Dr Donald Minter in a Cypriot cave c.1990

The Minter Trap and other volunteering experiences

By Becky Darnill

As part of my Archives and Records Management course at UCL, I undertook a two-week placement with the archive team at the London School of Hygiene and Tropical Medicine. I was given the opportunity to create a catalogue structure for a collection of papers recently donated to the archive.

The papers belonged to Dr. Donald Minter, an entomologist who taught and researched at LSHTM from 1964 until his retirement in the early 1990s. His principal research fields were in Kenya examining sandflies and tsetse flies in relation to sleeping sickness and Chagas disease in Brazil. Interestingly there has recently been a conference at LSHTM on the neglect of Chagas disease in the UK, which highlights the potential significance that Minter’s collection may have in connection to this disease.

Colour photo newspaper cutting of Donald Minter and colleague, taken in a  Cypriot cave, 1991
Donald Minter (foreground) with Ron Page in a Cypriot cave undertaking sandfly research, c.1990. (Photo: Rickard Eitrem)

The collection consists of a vast array of documents including letters, notes, memos, lists of equipment, conference papers, publications and a large number of slides and photographs. The photographs capture a range of locations including Kenya, Zambia, Brazil, and Cyprus and offer a window into how researchers like Minter worked in the field. I discovered a photograph of a contraption made by Minter called ‘The Minter Bug Trap’. I would have liked to see how the trap worked!

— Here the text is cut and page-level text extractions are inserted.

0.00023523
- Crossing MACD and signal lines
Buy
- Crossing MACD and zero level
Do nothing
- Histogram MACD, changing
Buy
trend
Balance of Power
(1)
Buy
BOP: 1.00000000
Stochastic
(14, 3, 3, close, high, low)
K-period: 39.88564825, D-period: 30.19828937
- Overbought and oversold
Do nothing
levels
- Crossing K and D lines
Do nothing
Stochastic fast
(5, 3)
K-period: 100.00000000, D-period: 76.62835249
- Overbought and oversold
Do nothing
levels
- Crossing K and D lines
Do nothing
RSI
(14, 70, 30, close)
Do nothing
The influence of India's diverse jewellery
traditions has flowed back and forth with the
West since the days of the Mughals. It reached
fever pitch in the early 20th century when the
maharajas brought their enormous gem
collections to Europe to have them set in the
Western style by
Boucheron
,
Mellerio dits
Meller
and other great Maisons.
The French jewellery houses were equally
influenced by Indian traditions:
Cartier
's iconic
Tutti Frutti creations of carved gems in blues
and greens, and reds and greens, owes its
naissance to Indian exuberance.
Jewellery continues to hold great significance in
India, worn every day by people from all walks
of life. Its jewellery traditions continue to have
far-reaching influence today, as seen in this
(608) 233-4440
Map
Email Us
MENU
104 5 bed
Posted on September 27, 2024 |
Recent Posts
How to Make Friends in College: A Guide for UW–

A black & white photo of a homemade contraption placed in a 'jungle clearing' to catch flies
The Minter fly trap designed (and possibly built) by Donald Minter,1964.

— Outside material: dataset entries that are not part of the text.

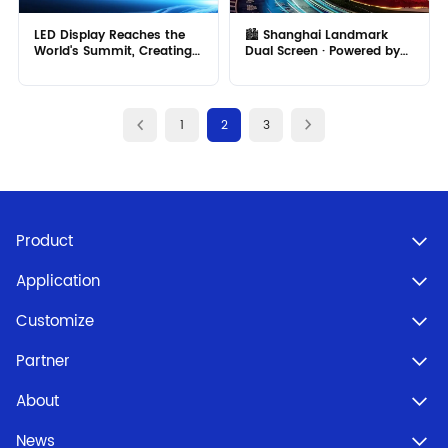
LED Display Reaches the
🏙️ Shanghai Landmark
World's Summit, Creating
Dual Screen · Powered by
a New High!
MR LED!
1
2
3
Product
Application
Customize
Partner
About
News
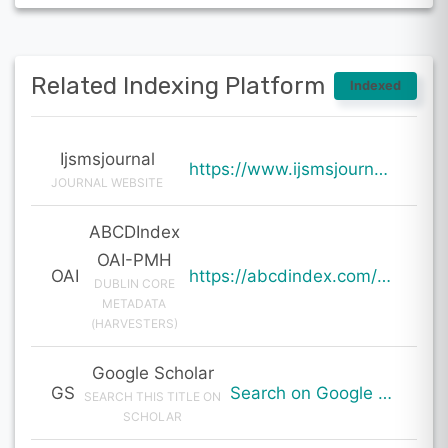
Related Indexing Platform
Indexed
Ijsmsjournal
https://www.ijsmsjournal.org/ijsms-v7i1p101.html
JOURNAL WEBSITE
ABCDIndex
OAI-PMH
OAI
https://abcdindex.com/Q745YUJGHTHWE77/ajax/paper_indexing_from_deng.php?verb=GetRecord&identifier=oai%3Aabcdindex.com%3Aarticle%3A60153&metadataPrefix=oai_dc
DUBLIN CORE
METADATA
(HARVESTERS)
Google Scholar
GS
Search on Google Scholar
SEARCH THIS TITLE ON
SCHOLAR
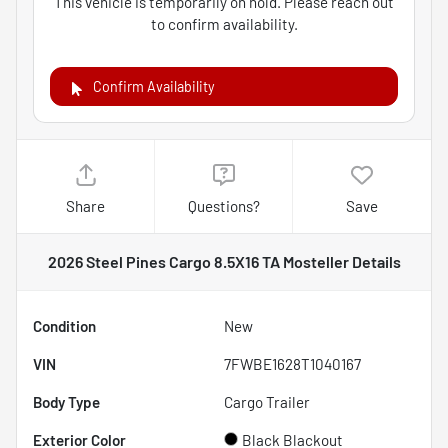
This vehicle is temporarily on hold. Please reach out
to confirm availability.
Confirm Availability
Share
Questions?
Save
2026 Steel Pines Cargo 8.5X16 TA Mosteller
Details
Condition
New
VIN
7FWBE1628T1040167
Body Type
Cargo Trailer
Exterior Color
Black Blackout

Sorting through such a varied collection and having little background knowledge of the research material, it was a challenge knowing where to start and how to find the best way to capture the lifetime work of Donald Minter in a catalogue arrangement.

I learnt how important it is to consider the users and researchers who may want to access the collection. There may be somebody else who is interested in how ‘The Minter Bug Trap’ worked! But crucially there could be interest in how Minter conducted his projects and fieldwork, as well as the outcomes and findings from his research.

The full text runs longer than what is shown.